DATA RECORDS —

######

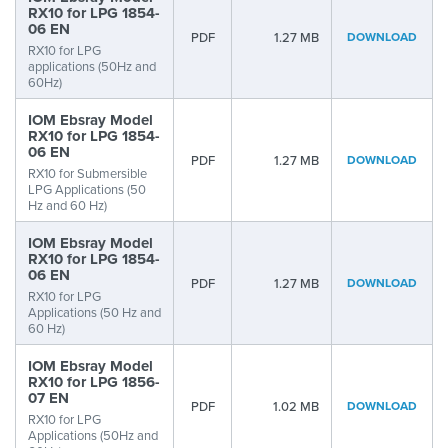
RX10 for LPG 1854-
06 EN
PDF
1.27 MB
DOWNLOAD
RX10 for LPG
applications (50Hz and
60Hz)
IOM Ebsray Model
RX10 for LPG 1854-
06 EN
PDF
1.27 MB
DOWNLOAD
RX10 for Submersible
LPG Applications (50
Hz and 60 Hz)
IOM Ebsray Model
RX10 for LPG 1854-
06 EN
PDF
1.27 MB
DOWNLOAD
RX10 for LPG
Applications (50 Hz and
60 Hz)
IOM Ebsray Model
RX10 for LPG 1856-
07 EN
PDF
1.02 MB
DOWNLOAD
RX10 for LPG
Applications (50Hz and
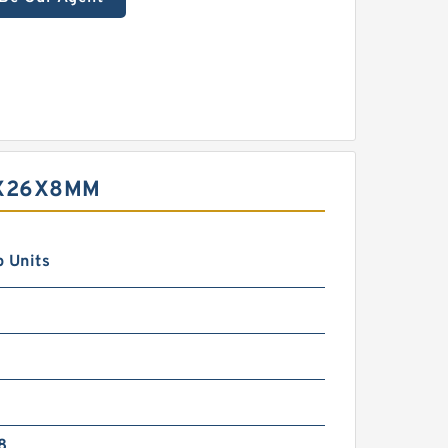
9X26X8MM
 Units
8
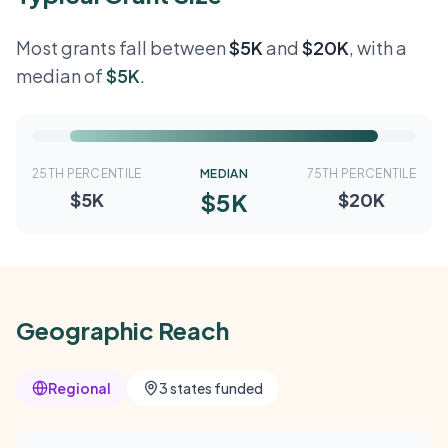
Most grants fall between
$5K
and
$20K
, with a
median of
$5K
.
25TH PERCENTILE
MEDIAN
75TH PERCENTILE
$5K
$5K
$20K
Geographic Reach
Regional
3 states funded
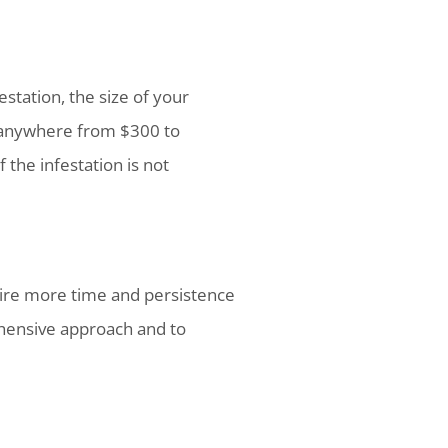
estation, the size of your
 anywhere from $300 to
 the infestation is not
uire more time and persistence
ehensive approach and to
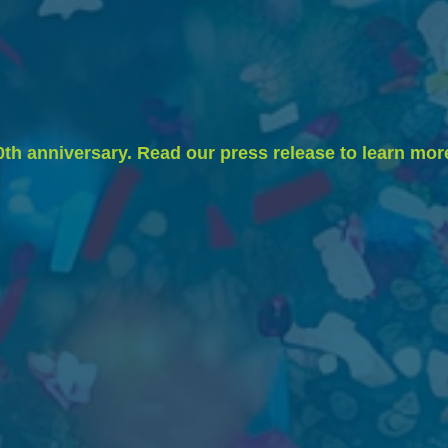
0th anniversary. Read our press release to learn mor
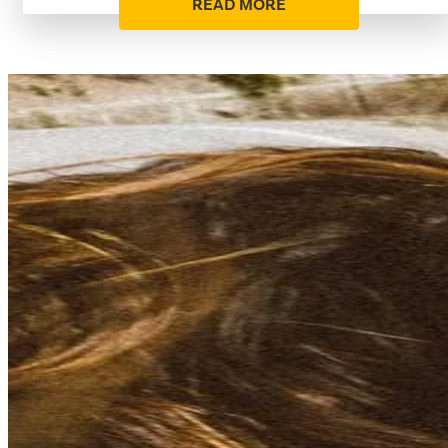
READ MORE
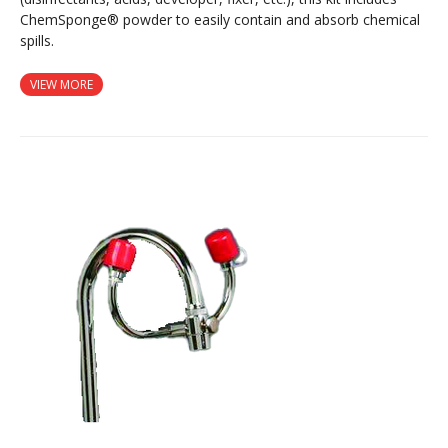
ChemSponge® powder to easily contain and absorb chemical
spills.
VIEW MORE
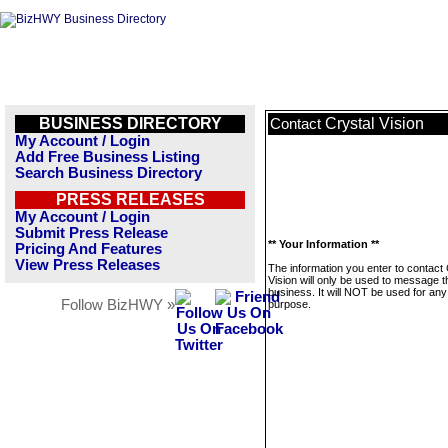
BUSINESS DIRECTORY
Crystal Vision
Contact
My Account / Login
Add Free Business Listing
Search Business Directory
PRESS RELEASES
My Account / Login
Submit Press Release
** Your Information **
Pricing And Features
View Press Releases
The information you enter to contact 
Vision will only be used to message t
business. It will NOT be used for any
Follow BizHWY »
purpose.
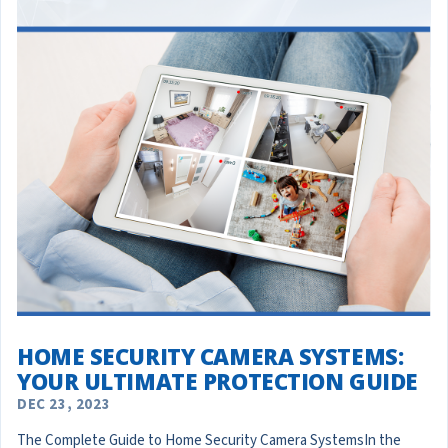
HOME SECURITY CAMERA SYSTEMS:
YOUR ULTIMATE PROTECTION GUIDE
DEC 23, 2023
The Complete Guide to Home Security Camera SystemsIn the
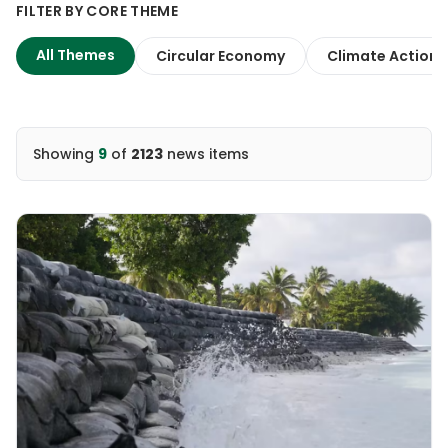
FILTER BY CORE THEME
All Themes
Circular Economy
Climate Action
Showing
9
of
2123
news items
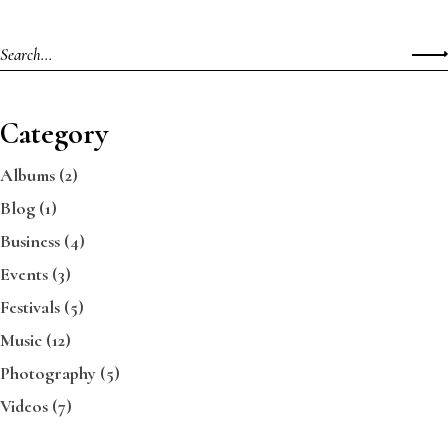
Category
Albums
(2)
Blog
(1)
Business
(4)
Events
(3)
Festivals
(5)
Music
(12)
Photography
(5)
Videos
(7)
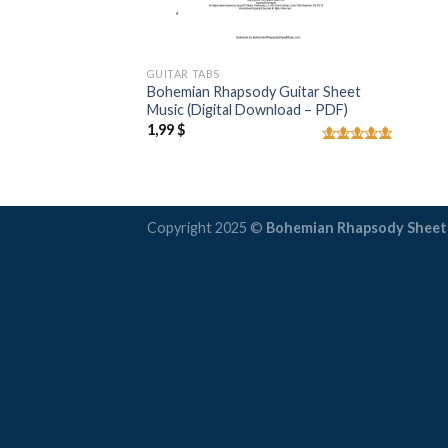
GUITAR TABS
Bohemian Rhapsody Guitar Sheet
Music (Digital Download – PDF)
1,99
$
Rated
5.00
out of 5
Copyright 2025 ©
Bohemian Rhapsody Sheet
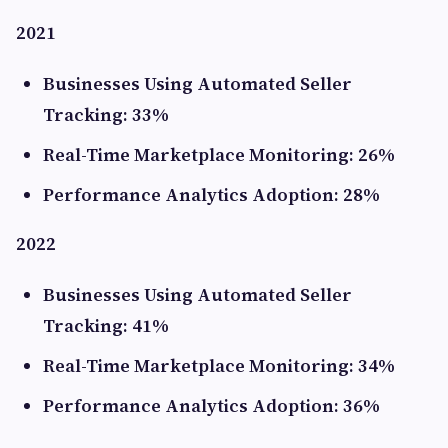
2021
Businesses Using Automated Seller
Tracking: 33%
Real-Time Marketplace Monitoring: 26%
Performance Analytics Adoption: 28%
2022
Businesses Using Automated Seller
Tracking: 41%
Real-Time Marketplace Monitoring: 34%
Performance Analytics Adoption: 36%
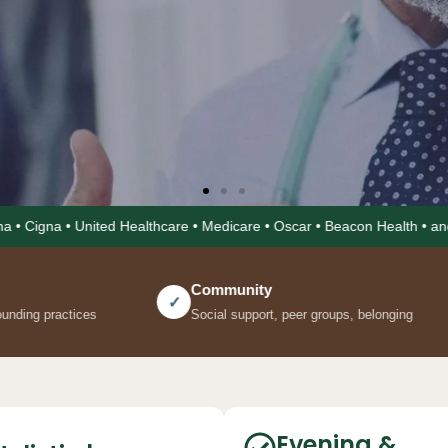
ted Healthcare • Medicare • Oscar • Beacon Health • and more • Evenin
Community
Mind
✓
✓
Social support, peer groups, belonging
Mental healt
Evening &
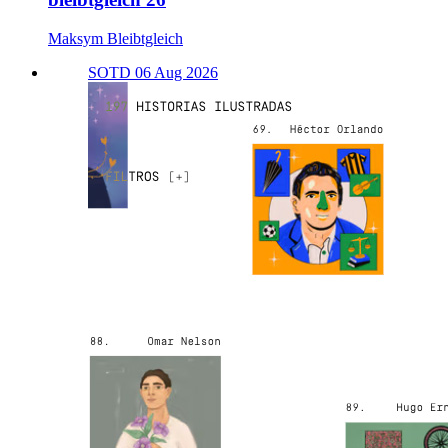
Maksym Bleibtgleich
SOTD 06 Aug 2026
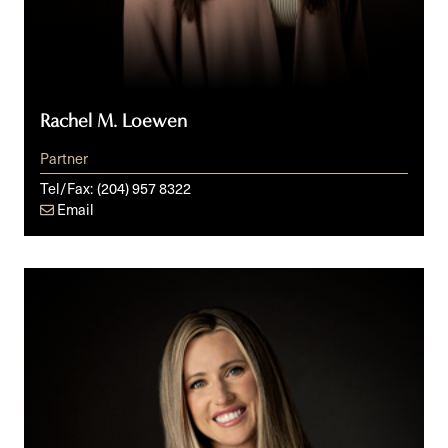
Rachel M. Loewen
Partner
Tel/Fax:
(204) 957 8322
Email
Lindsay
R.
Martens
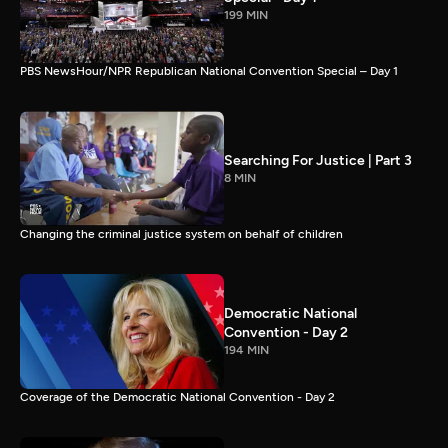
199 MIN
PBS NewsHour/NPR Republican National Convention Special – Day 1
Searching For Justice | Part 3
8 MIN
Changing the criminal justice system on behalf of children
Democratic National
Convention - Day 2
194 MIN
Coverage of the Democratic National Convention - Day 2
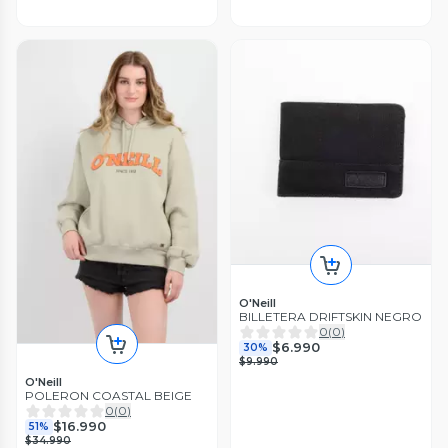
O'Neill
BILLETERA DRIFTSKIN NEGRO
0
(
0
)
$6.990
30%
$9.990
O'Neill
POLERON COASTAL BEIGE
0
(
0
)
$16.990
51%
$34.990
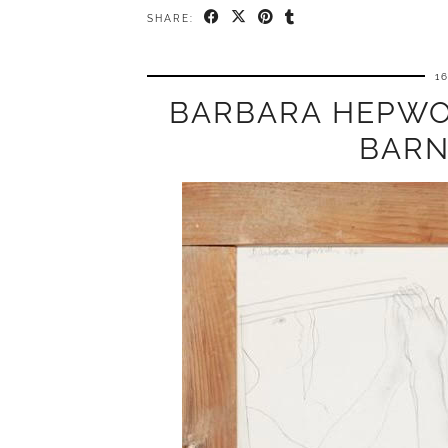
SHARE:
1
BARBARA HEPWO
BARN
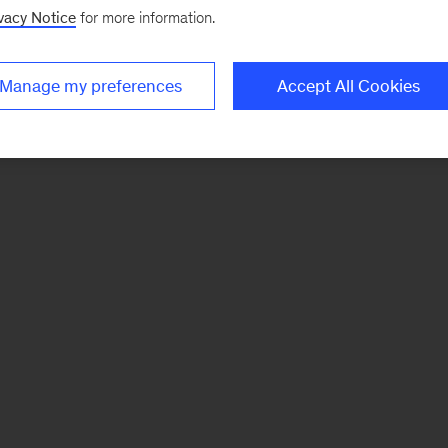
vacy Notice
for more information.
Manage my preferences
Accept All Cookies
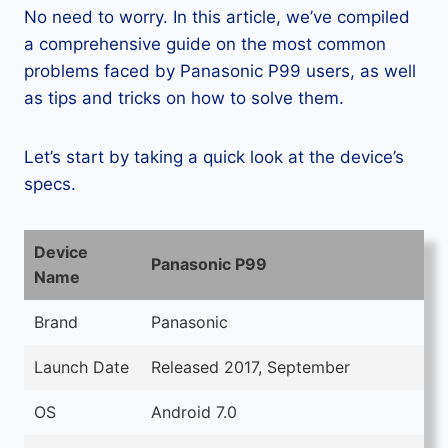
No need to worry. In this article, we’ve compiled
a comprehensive guide on the most common
problems faced by Panasonic P99 users, as well
as tips and tricks on how to solve them.
Let’s start by taking a quick look at the device’s
specs.
Device
Panasonic P99
Name
Brand
Panasonic
Launch Date
Released 2017, September
OS
Android 7.0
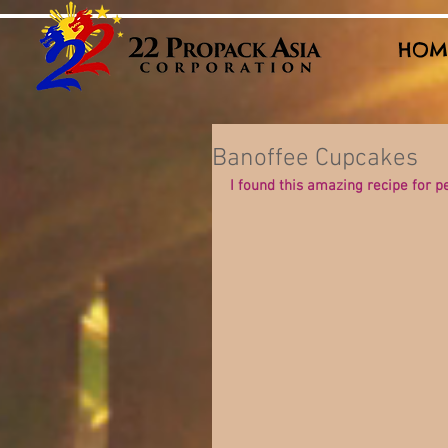
HOM
Banoffee Cupcakes
I found this amazing recipe for 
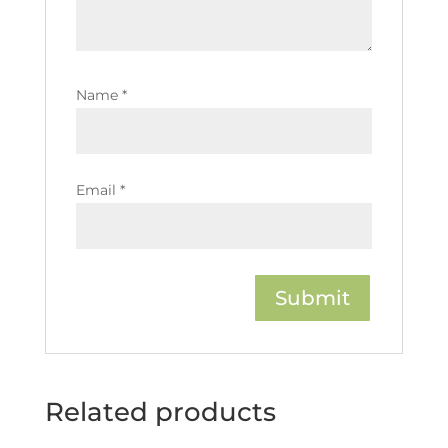
Name
*
Email
*
Related products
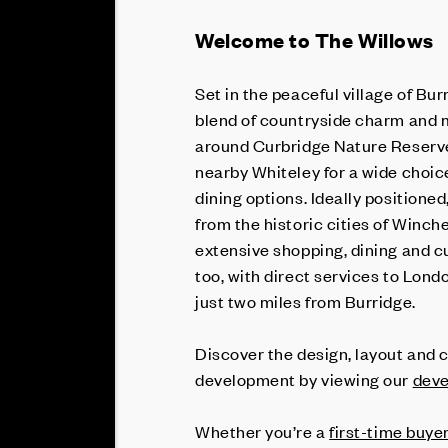
Welcome to The Willows
Set in the peaceful village of Bur
blend of countryside charm and 
around Curbridge Nature Reserve,
nearby Whiteley for a wide choic
dining options. Ideally positione
from the historic cities of Winc
extensive shopping, dining and c
too, with direct services to Lond
just two miles from Burridge.
Discover the design, layout and c
development by viewing our
deve
Whether you’re a
first-time buye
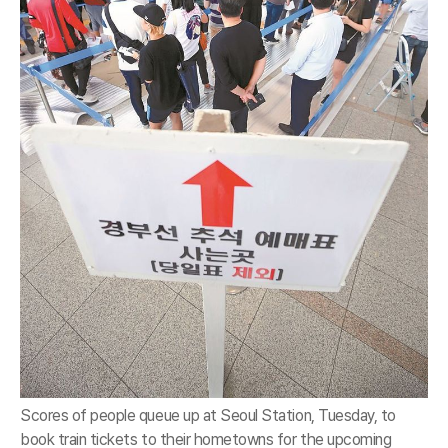
Scores of people queue up at Seoul Station, Tuesday, to
book train tickets to their hometowns for the upcoming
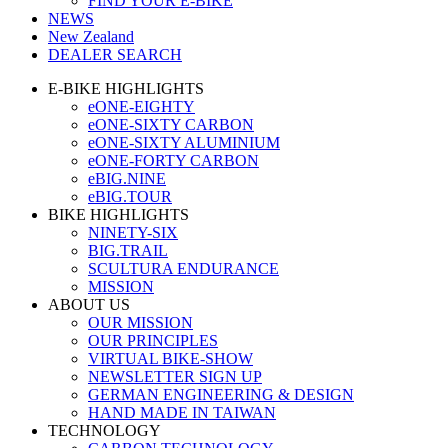
FIND YOUR E-BIKE
NEWS
New Zealand
DEALER SEARCH
E-BIKE HIGHLIGHTS
eONE-EIGHTY
eONE-SIXTY CARBON
eONE-SIXTY ALUMINIUM
eONE-FORTY CARBON
eBIG.NINE
eBIG.TOUR
BIKE HIGHLIGHTS
NINETY-SIX
BIG.TRAIL
SCULTURA ENDURANCE
MISSION
ABOUT US
OUR MISSION
OUR PRINCIPLES
VIRTUAL BIKE-SHOW
NEWSLETTER SIGN UP
GERMAN ENGINEERING & DESIGN
HAND MADE IN TAIWAN
TECHNOLOGY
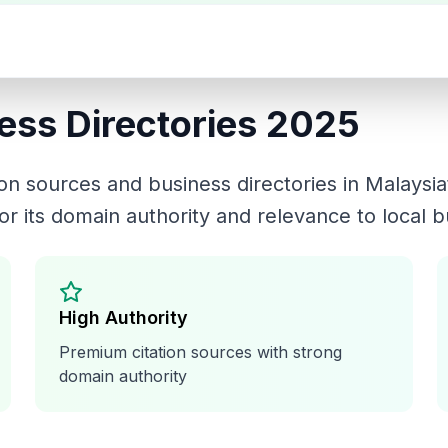
ess Directories 2025
tion sources and business directories in
Malaysia
or its domain authority and relevance to local 
High Authority
Premium citation sources with strong
domain authority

######

TASK BRIEF —
A single figure is all that is needed: the number of lines above that contain the string "eONE".

SOLUTION TO THIS TASK —
4